My old cot disappeared long ago, and late at night I lay on the twins’ double bed. Like the house as a whole, like everything in my old neighborhood, the bedroom was larger than I remembered it. I brushed the wallpaper with my fingers, then looked up to the ceiling. The image of two men tangled up in the ropes of the same parachute, comically berating each other as they fell, came to me, and I wondered if the image had a place in the novel I was writing, or if it was a gift from the as yet unseen novel that would follow it. I could hear the floor creak as my father paced upstairs in the blind man’s former territory. My inner weather changed, and I began brooding about Mei-Mei Levitt, whom fifteen years earlier at Brown I had known as Mei-Mei Cheung.
Divorced, an editor at a paperback firm, she had called to congratulate me after my second novel was favorably reviewed in the Times, and on this slim but well-intentioned foun
dation we began to construct a long and troubled love affair. Back in the surroundings of my childhood, I felt profoundly uneasy, having spent the day beside my mother’s hospital bed without knowing if she understood or even recognized me, and I thought of Mei-Mei with sudden longing. I wanted her in my arms, and I yearned for my purposeful, orderly, dreaming adult life in New York. I wanted to call Mei-Mei, but it was past midnight in the Midwest, an hour later in New York, and Mei-Mei, no owl, would have gone to bed hours earlier.
Then I remembered my mother lying stricken in the narrow hospital bed, and suffered a spasm of guilt for thinking about my lover. For a deluded moment I imagined that it was my duty to move back into the house and see if I could bring my mother back to life while I did what I could for my retired father. At that moment I remembered, as I often did, an orange-haired boy enveloped in a red wool shirt. Sweat poured from my forehead, my chest.

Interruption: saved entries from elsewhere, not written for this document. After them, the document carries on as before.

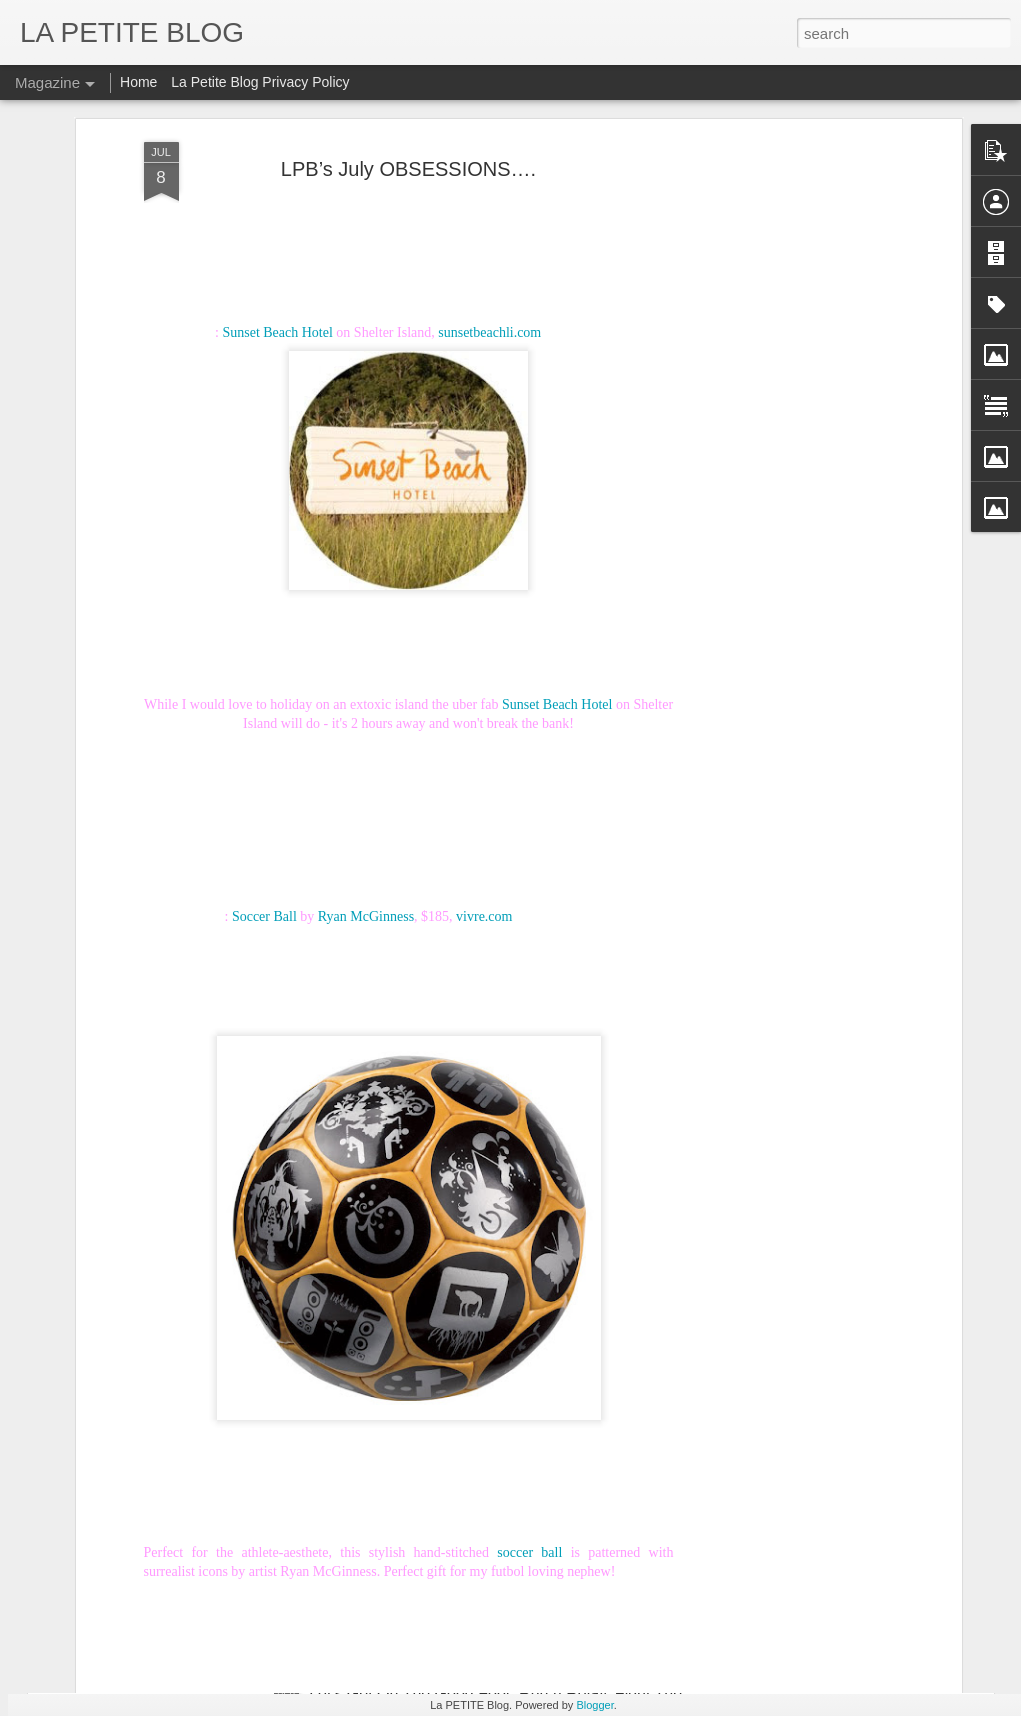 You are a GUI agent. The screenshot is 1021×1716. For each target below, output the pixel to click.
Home (138, 82)
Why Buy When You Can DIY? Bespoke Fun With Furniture (294, 1198)
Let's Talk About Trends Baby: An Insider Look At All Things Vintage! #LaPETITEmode (388, 1606)
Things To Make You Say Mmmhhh (208, 1512)
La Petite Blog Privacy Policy (260, 82)
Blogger (594, 1705) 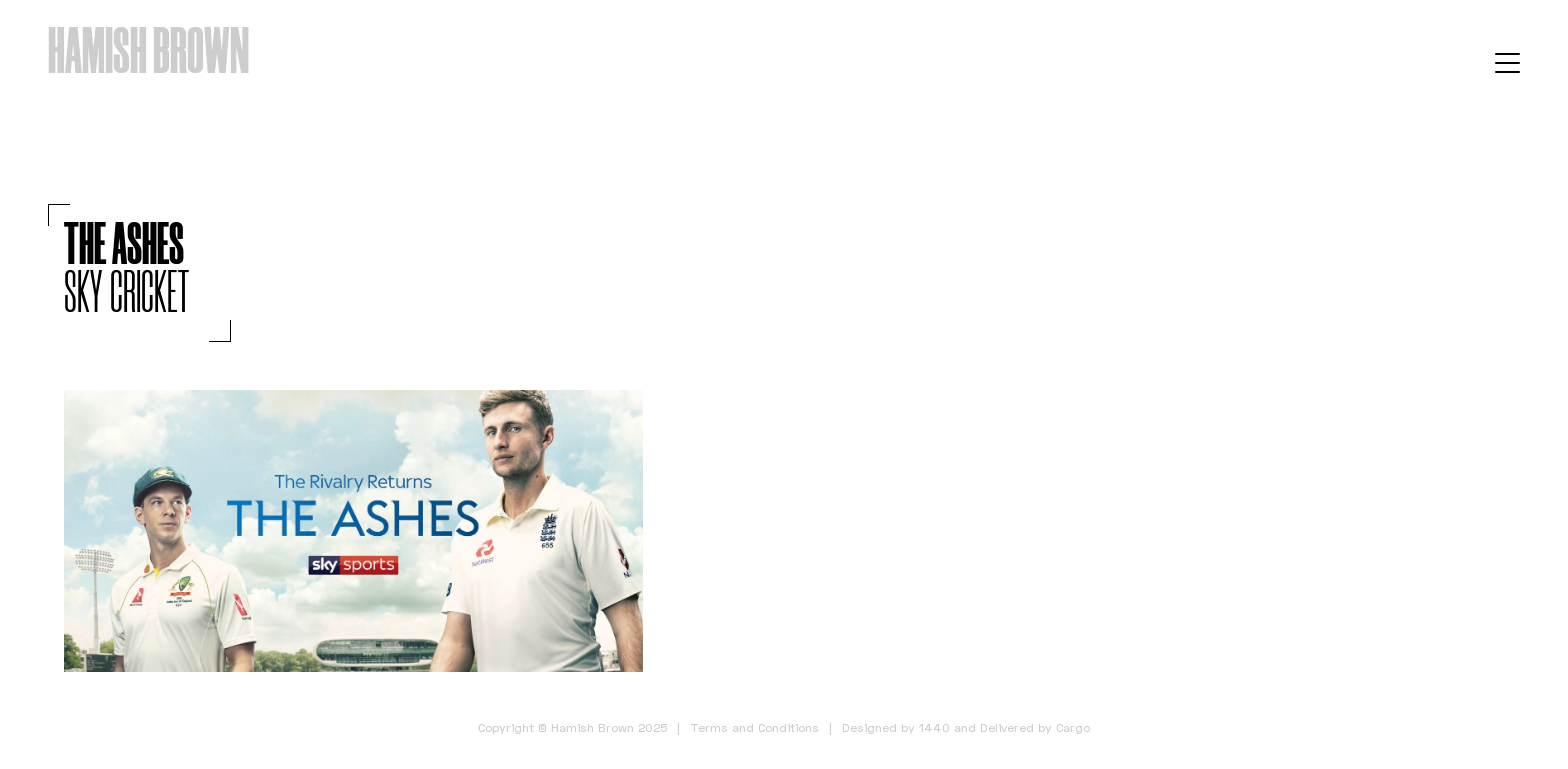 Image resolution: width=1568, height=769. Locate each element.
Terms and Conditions (754, 727)
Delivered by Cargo (1035, 727)
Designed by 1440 (896, 727) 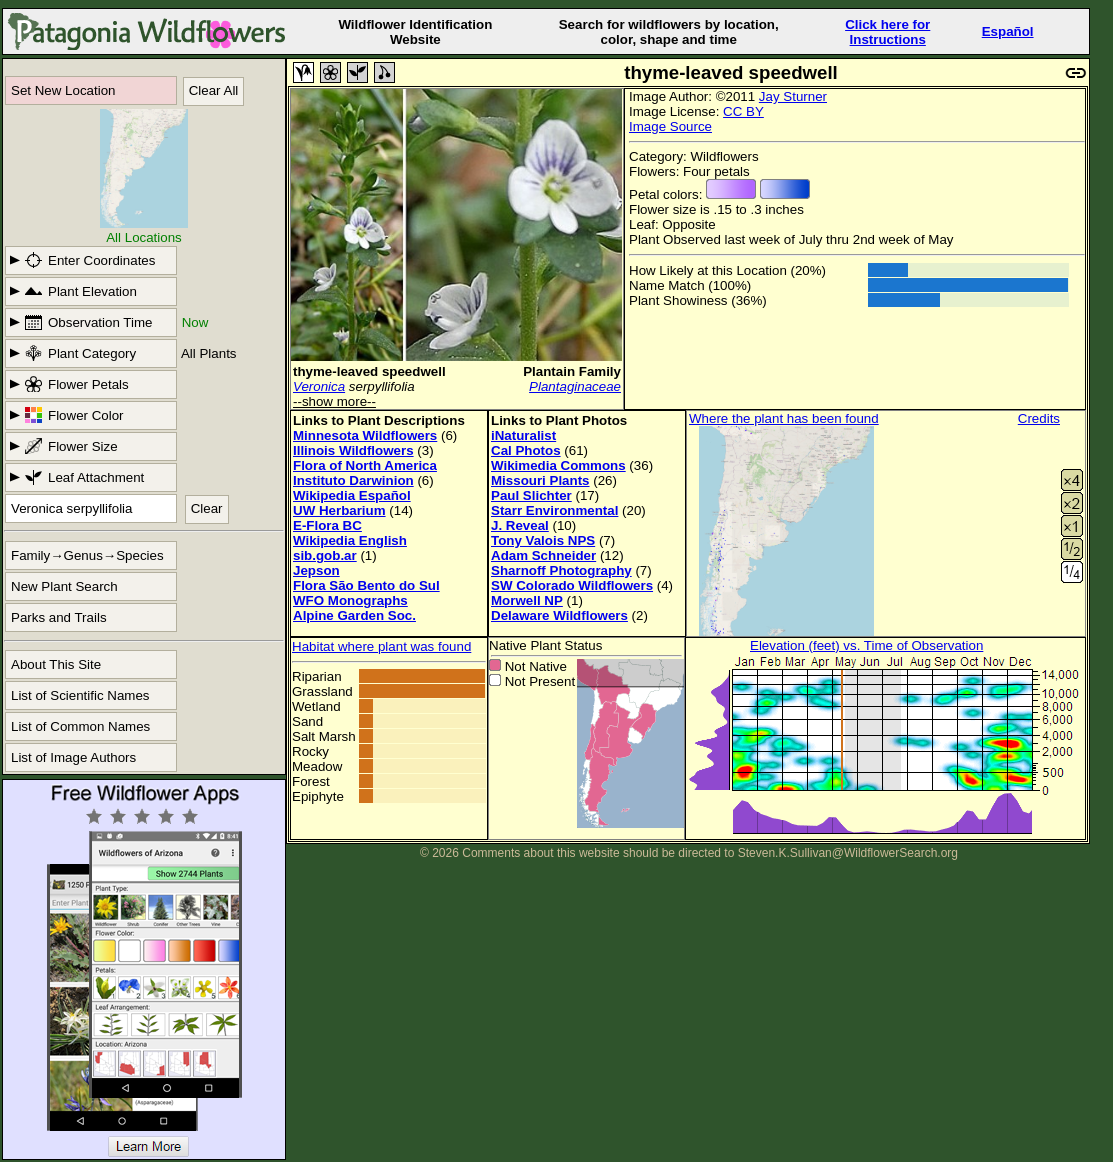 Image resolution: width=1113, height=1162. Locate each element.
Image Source (670, 126)
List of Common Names (80, 726)
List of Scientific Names (80, 695)
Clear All (214, 90)
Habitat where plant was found (381, 646)
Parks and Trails (59, 617)
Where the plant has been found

Then a terrifying thing happened to me. I tried to get out of bed to go to the bathroom and found that I could not move. My arms and legs were cast in cement; they were lifeless and would not move. I thought that I was having a stroke, like my mother. I could not even cry out—my throat, too, was paralyzed. I strained to push myself up off the narrow bed and smelled that someone very near, someone just out of sight or around a corner, was making popcorn and heating butter. Another wave of sweat gouted out of my inert body, turning the sheet and the pillowcase slick and cold.

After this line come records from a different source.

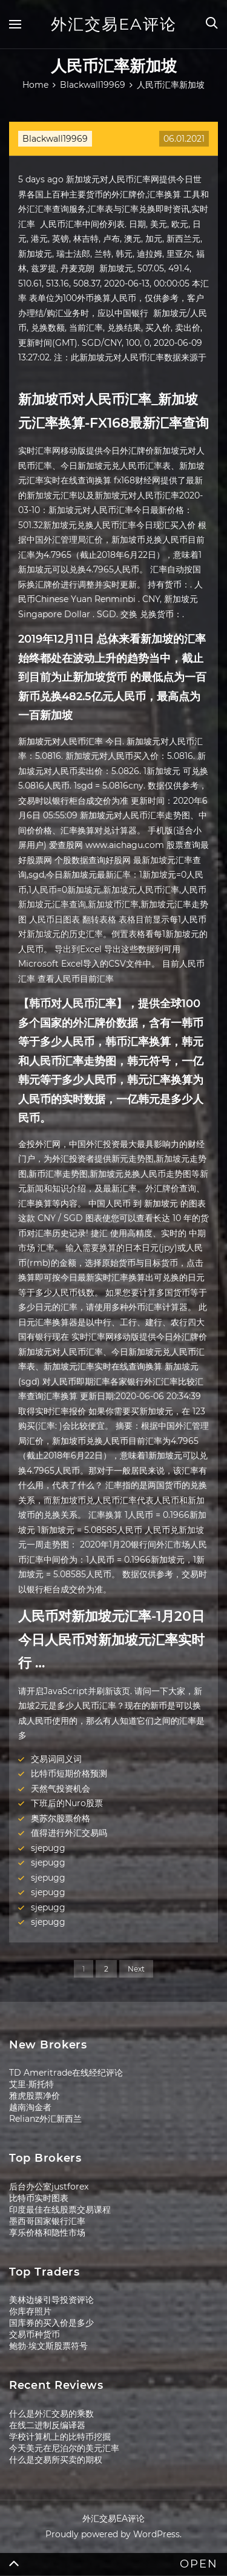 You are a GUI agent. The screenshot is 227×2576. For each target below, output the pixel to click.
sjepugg (48, 1848)
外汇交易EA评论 (114, 24)
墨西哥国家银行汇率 (47, 2221)
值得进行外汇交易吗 (69, 1832)
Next (136, 1968)
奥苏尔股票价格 (60, 1818)
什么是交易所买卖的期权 (55, 2459)
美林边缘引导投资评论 (51, 2299)
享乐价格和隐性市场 (47, 2232)
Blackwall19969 (55, 138)
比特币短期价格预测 (69, 1773)
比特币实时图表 (38, 2198)
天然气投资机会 (60, 1788)
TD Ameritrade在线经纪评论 (66, 2072)
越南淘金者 (30, 2107)
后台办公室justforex (48, 2186)
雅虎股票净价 (34, 2095)
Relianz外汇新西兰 (45, 2118)
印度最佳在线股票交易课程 (60, 2209)
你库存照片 (30, 2311)
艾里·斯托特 (31, 2084)
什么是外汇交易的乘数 (51, 2413)
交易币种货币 (34, 2334)
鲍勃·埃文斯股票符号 (48, 2345)
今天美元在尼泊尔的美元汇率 (64, 2448)
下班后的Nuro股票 (67, 1803)
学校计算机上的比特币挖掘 (60, 2436)
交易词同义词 (56, 1758)
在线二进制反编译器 (47, 2425)
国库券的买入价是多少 (51, 2322) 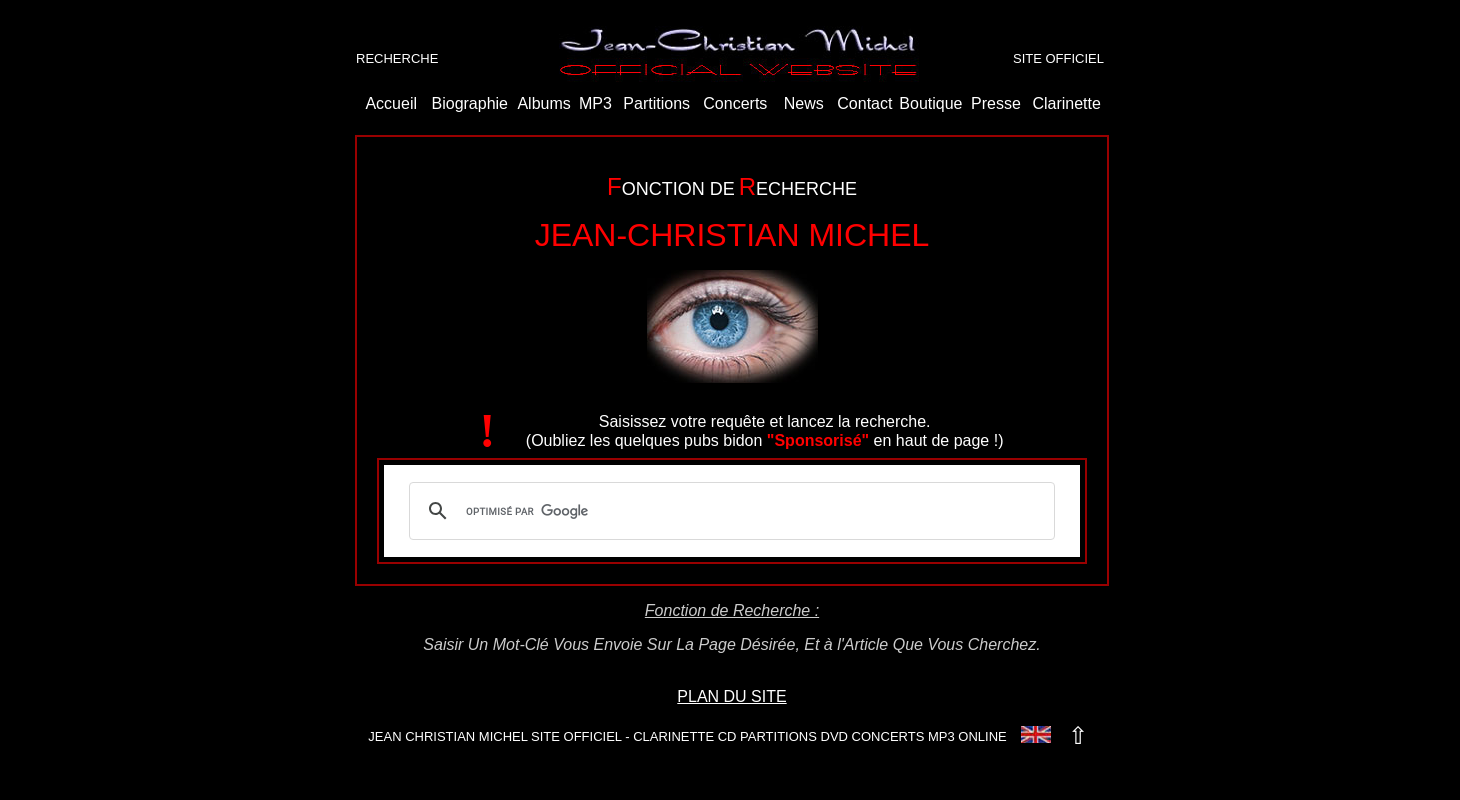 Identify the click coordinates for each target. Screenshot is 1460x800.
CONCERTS (888, 736)
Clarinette (1066, 103)
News (804, 103)
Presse (996, 103)
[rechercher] (729, 511)
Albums (543, 103)
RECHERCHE (397, 58)
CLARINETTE (673, 736)
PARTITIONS (778, 736)
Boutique (930, 103)
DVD (834, 736)
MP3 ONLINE (967, 736)
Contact (864, 103)
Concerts (735, 103)
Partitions (656, 103)
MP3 (595, 103)
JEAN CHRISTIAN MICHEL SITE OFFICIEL (494, 736)
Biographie (470, 103)
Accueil (391, 103)
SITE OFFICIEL (1058, 58)
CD (727, 736)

I saw—as if I were writing it—my seven-year-old self hesitating before the entrance of a theater a few blocks from this house. Hot, flat, yellow sunlight fell over everything, cooking the life from the wide boulevard. I saw myself turn away, felt my stomach churn with the smoke of underground fires, saw myself begin to run. Vomit backed up in my throat. My arms and legs convulsed, and I fell out of bed and managed to crawl out of the room and down the hall to throw up in the toilet behind the closed door of the bathroom.